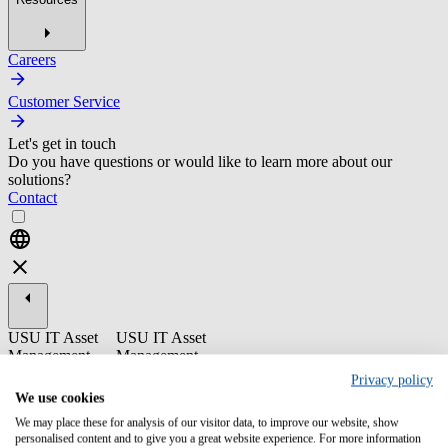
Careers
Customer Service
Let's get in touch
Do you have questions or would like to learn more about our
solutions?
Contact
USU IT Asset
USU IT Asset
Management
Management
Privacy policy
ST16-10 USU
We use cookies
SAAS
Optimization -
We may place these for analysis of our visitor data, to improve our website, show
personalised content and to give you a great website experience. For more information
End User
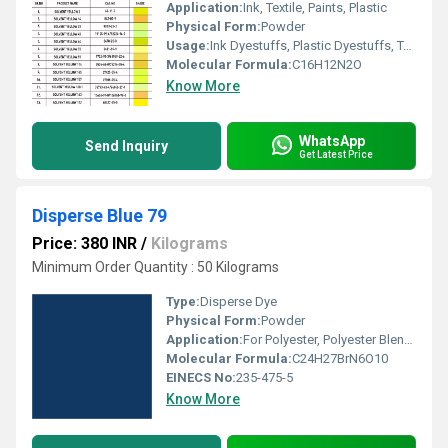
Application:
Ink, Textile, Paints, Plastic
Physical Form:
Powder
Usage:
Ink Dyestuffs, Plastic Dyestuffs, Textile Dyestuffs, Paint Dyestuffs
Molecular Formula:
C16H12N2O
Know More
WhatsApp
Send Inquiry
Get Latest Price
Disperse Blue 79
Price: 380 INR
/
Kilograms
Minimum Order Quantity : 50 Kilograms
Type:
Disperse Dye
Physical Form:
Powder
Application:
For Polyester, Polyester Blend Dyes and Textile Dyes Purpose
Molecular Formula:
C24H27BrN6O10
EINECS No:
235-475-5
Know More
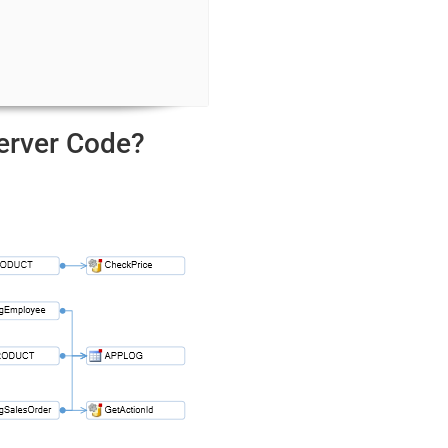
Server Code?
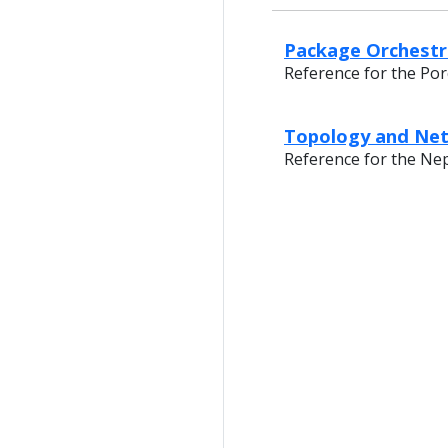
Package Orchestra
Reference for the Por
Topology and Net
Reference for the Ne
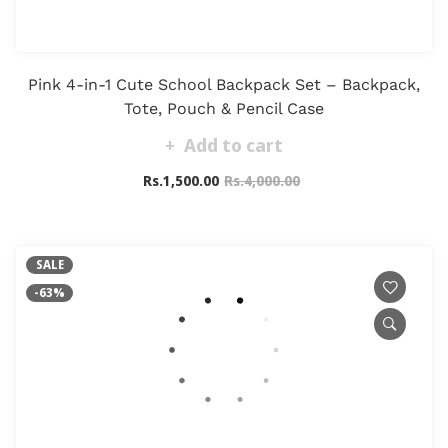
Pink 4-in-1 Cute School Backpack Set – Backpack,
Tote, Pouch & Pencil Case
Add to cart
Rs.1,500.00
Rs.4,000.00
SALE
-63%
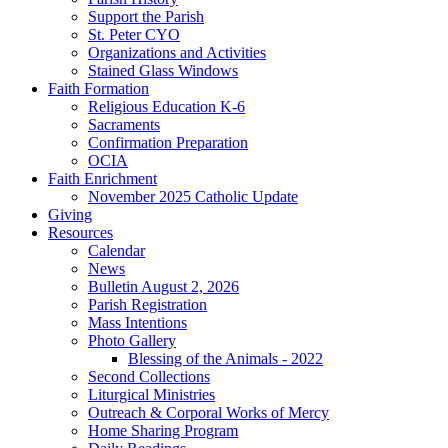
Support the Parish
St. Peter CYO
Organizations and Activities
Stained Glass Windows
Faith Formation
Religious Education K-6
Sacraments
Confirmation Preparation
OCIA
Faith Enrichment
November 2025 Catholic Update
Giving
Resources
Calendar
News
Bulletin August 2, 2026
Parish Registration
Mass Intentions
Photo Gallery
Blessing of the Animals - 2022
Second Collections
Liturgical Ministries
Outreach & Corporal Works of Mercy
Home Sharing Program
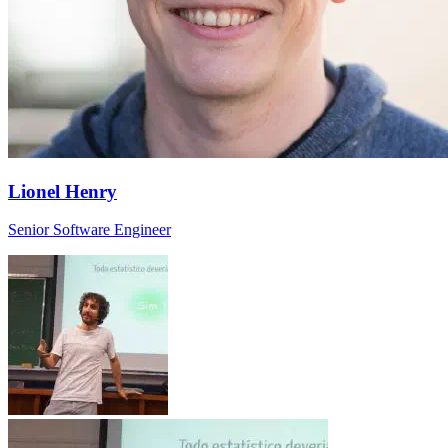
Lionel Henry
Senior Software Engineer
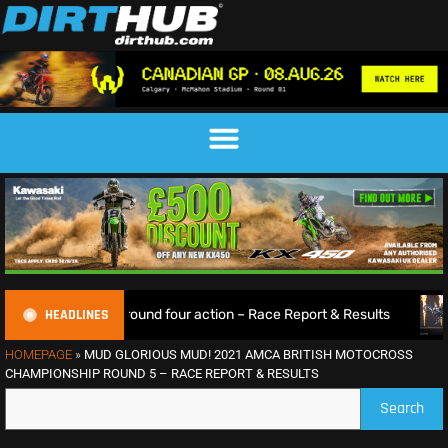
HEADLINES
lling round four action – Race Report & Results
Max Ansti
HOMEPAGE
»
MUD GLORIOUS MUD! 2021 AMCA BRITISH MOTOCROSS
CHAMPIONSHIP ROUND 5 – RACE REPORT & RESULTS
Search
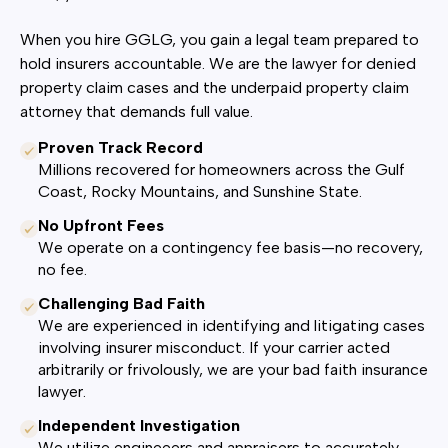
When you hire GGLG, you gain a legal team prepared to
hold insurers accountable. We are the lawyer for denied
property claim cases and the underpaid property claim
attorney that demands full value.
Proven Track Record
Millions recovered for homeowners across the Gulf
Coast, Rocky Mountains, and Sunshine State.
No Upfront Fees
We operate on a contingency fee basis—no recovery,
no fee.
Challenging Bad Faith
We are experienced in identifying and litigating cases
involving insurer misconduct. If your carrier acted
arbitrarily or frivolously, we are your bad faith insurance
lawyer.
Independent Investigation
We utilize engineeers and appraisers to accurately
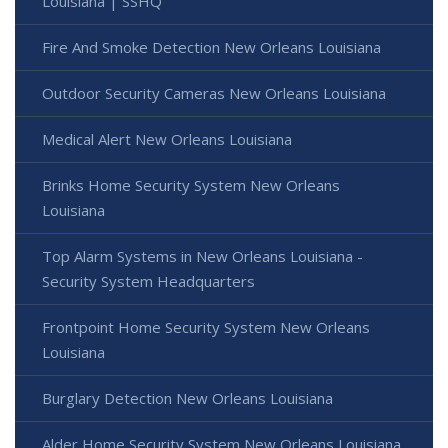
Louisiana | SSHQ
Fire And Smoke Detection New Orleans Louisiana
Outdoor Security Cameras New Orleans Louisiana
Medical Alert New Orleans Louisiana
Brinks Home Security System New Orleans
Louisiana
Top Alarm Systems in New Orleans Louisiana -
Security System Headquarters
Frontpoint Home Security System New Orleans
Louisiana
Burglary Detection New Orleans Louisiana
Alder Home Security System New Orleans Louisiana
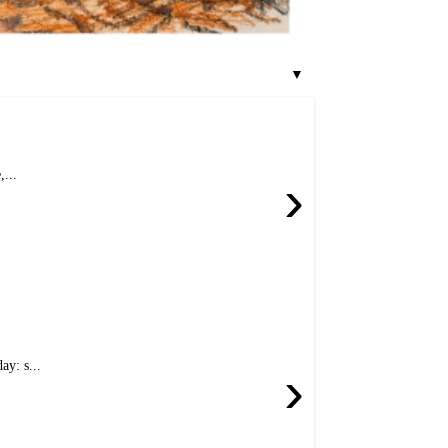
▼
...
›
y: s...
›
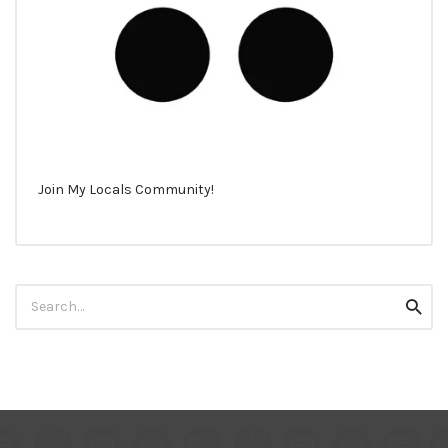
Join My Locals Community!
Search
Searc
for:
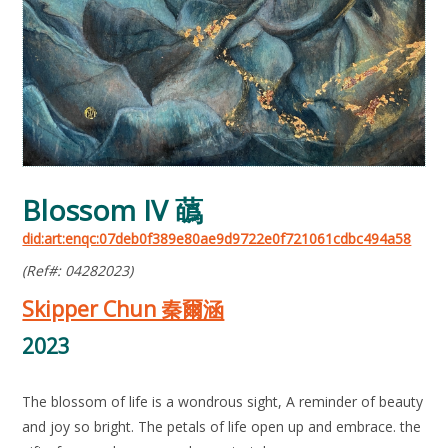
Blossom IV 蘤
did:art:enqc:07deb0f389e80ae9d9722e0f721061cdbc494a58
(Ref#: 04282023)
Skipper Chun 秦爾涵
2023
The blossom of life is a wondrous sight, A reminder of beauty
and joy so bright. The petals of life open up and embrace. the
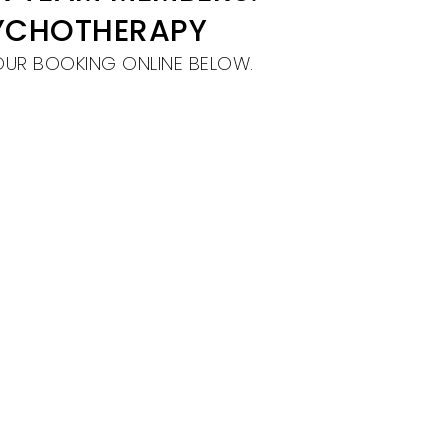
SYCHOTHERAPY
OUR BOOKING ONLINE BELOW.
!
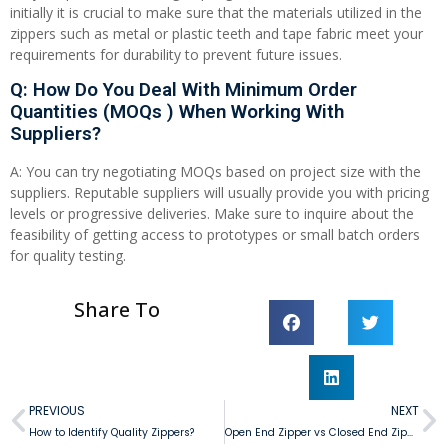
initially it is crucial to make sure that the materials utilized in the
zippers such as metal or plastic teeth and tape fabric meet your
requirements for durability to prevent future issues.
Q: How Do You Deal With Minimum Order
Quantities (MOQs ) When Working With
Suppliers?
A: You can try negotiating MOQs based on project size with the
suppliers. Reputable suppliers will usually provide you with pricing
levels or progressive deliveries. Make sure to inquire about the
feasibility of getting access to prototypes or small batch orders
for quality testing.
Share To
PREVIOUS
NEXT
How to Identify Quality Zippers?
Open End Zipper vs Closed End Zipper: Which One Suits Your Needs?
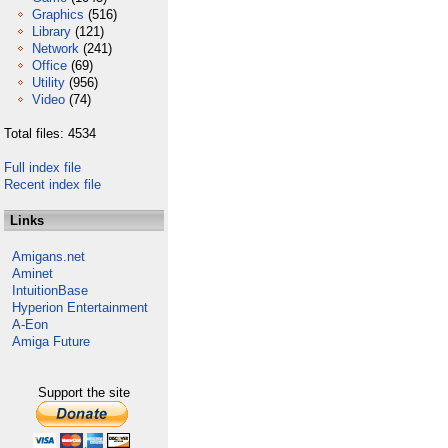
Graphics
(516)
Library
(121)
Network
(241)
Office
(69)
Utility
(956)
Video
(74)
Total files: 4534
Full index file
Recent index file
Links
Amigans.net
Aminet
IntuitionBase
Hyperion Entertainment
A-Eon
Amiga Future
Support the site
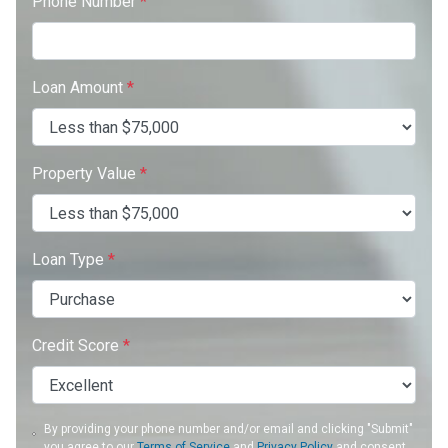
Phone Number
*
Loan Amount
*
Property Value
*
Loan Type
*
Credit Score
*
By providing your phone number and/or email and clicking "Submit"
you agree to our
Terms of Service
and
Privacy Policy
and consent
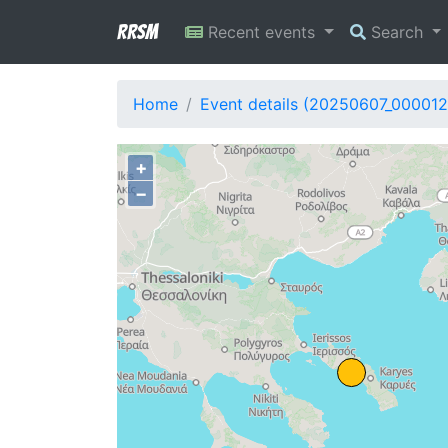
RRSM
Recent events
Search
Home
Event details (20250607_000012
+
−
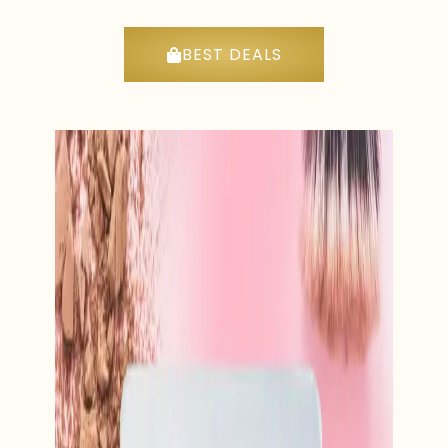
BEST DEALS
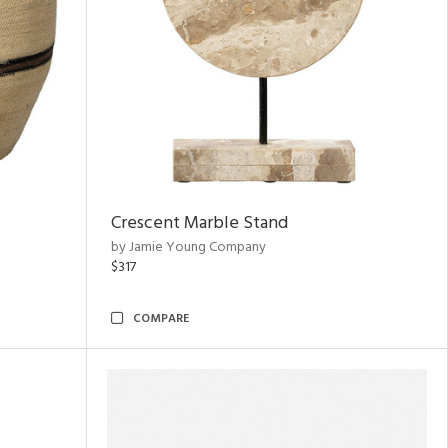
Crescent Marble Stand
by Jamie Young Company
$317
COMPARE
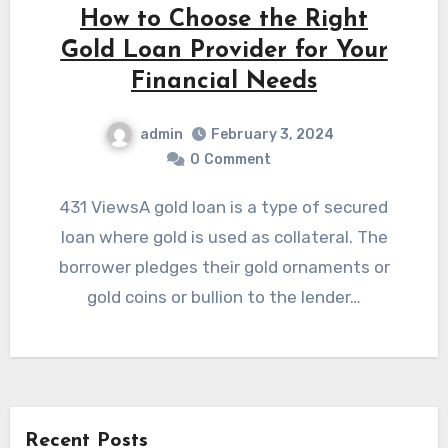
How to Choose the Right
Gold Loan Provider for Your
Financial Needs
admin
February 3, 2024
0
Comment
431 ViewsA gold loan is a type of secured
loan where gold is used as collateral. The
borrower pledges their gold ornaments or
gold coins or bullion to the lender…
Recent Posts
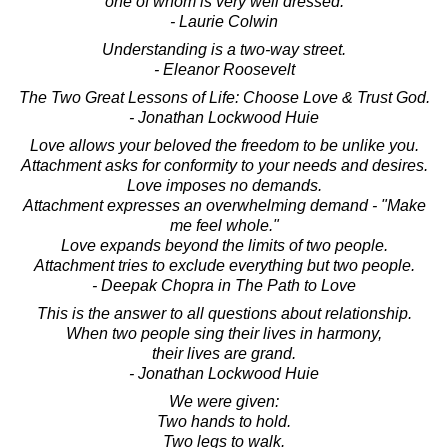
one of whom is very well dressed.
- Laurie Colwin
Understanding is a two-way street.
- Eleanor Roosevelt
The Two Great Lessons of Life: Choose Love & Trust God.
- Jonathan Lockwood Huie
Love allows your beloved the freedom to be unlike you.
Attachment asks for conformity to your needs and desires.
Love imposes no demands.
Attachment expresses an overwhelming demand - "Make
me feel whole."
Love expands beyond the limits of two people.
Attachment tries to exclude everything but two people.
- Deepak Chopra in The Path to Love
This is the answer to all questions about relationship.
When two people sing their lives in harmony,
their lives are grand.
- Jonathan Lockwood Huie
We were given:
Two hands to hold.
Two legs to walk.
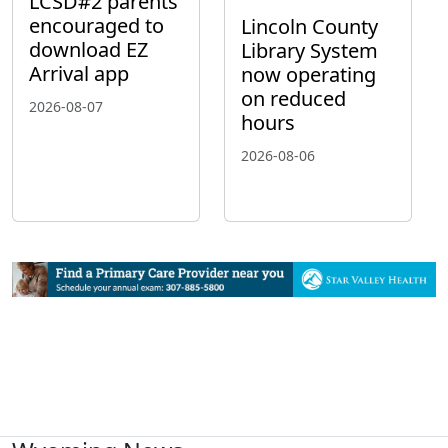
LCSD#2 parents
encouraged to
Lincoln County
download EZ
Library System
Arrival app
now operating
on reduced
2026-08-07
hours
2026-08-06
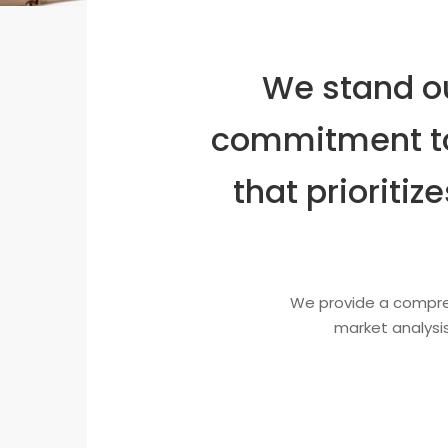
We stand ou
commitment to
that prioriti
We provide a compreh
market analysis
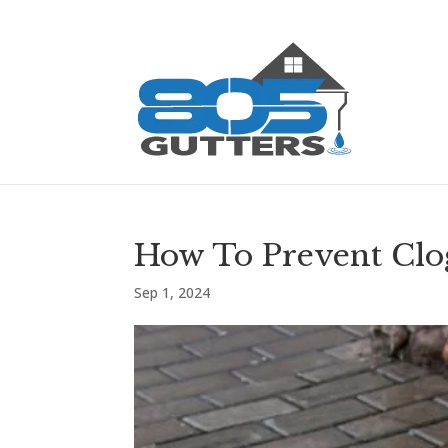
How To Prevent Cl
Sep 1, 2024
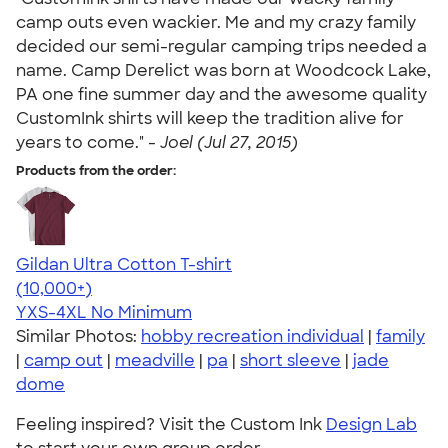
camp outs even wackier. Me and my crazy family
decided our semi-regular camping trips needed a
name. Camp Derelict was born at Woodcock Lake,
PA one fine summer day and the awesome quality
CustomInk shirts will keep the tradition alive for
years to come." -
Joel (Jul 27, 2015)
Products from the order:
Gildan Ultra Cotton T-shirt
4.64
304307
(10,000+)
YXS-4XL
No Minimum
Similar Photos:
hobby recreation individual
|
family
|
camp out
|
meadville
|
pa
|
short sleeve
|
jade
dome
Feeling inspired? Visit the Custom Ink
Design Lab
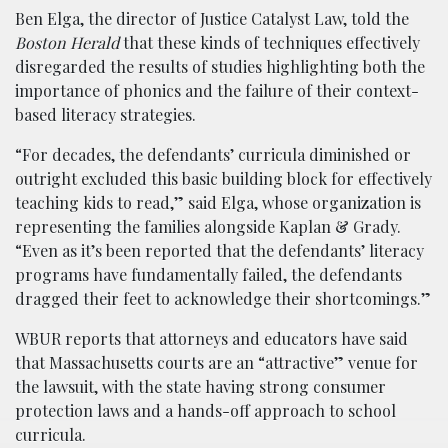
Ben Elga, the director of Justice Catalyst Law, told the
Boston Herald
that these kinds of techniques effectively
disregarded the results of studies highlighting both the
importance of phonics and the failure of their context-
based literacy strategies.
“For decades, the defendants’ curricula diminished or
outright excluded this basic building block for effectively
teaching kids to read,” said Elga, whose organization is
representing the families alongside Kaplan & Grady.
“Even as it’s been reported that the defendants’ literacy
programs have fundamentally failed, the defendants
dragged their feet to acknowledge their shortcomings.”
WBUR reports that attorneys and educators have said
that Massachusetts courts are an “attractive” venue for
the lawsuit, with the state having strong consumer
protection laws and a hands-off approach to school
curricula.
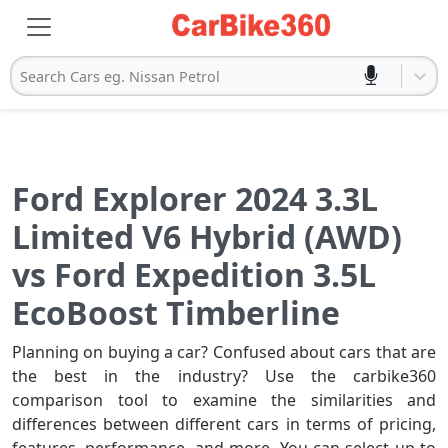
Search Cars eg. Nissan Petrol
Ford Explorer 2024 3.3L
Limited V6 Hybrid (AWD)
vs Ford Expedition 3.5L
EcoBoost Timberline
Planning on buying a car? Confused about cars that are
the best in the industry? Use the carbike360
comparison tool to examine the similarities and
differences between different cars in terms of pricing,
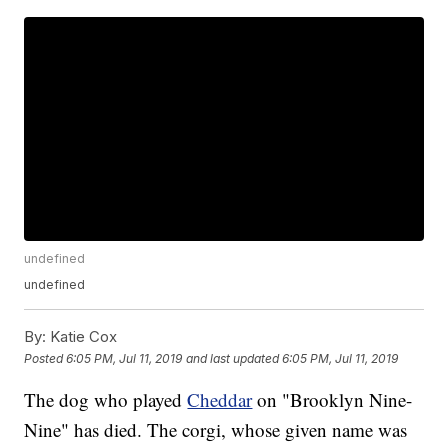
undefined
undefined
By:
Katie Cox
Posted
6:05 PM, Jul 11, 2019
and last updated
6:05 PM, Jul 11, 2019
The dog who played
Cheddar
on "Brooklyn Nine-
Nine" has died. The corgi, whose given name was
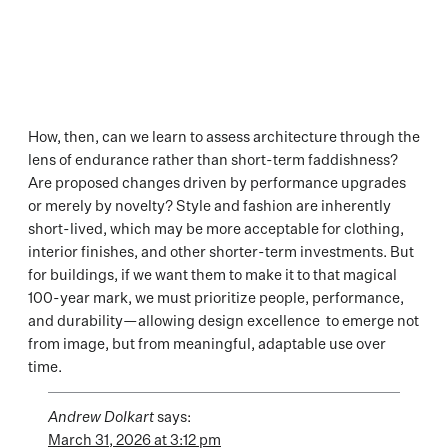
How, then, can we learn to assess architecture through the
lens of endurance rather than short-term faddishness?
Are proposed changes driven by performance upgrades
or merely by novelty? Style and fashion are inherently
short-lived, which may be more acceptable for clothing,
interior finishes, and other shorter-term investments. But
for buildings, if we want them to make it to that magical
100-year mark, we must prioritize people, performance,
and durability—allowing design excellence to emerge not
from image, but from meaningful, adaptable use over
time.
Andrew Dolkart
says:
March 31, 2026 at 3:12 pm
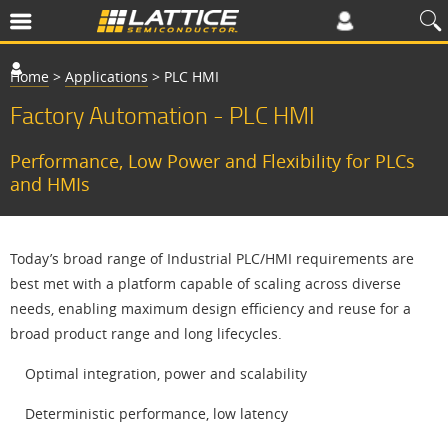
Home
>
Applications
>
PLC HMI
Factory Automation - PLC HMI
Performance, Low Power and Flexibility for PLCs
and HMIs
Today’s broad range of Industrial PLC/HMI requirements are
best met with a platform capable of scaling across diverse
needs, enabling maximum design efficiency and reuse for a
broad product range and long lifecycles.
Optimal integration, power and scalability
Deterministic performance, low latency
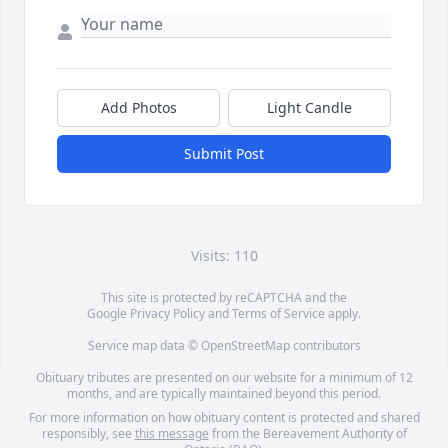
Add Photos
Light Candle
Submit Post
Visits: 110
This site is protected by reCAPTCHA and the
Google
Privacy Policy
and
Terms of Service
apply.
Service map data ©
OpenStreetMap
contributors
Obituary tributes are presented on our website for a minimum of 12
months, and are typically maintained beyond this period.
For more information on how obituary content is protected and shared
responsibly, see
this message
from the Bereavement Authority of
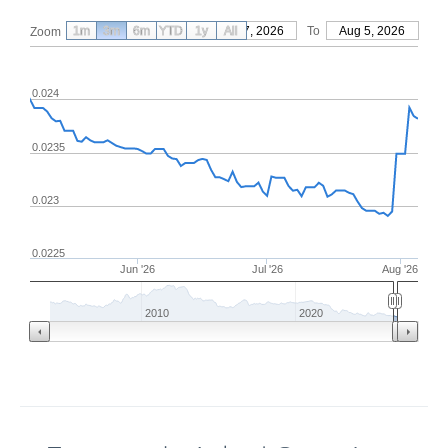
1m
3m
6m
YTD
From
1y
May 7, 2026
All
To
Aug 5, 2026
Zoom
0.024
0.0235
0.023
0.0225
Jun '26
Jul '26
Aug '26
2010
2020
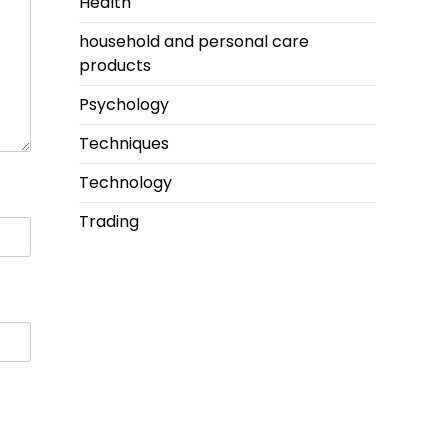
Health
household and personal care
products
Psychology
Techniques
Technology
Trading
•••
### Instructions for the task
Whenever a line in the listing above includes the word "Love", return that line.

### Response
The Two Great Lessons of Life: Choose Love & Trust God.
Love allows your beloved the freedom to be unlike you.
Love imposes no demands.
Love expands beyond the limits of two people.
- Deepak Chopra in The Path to Love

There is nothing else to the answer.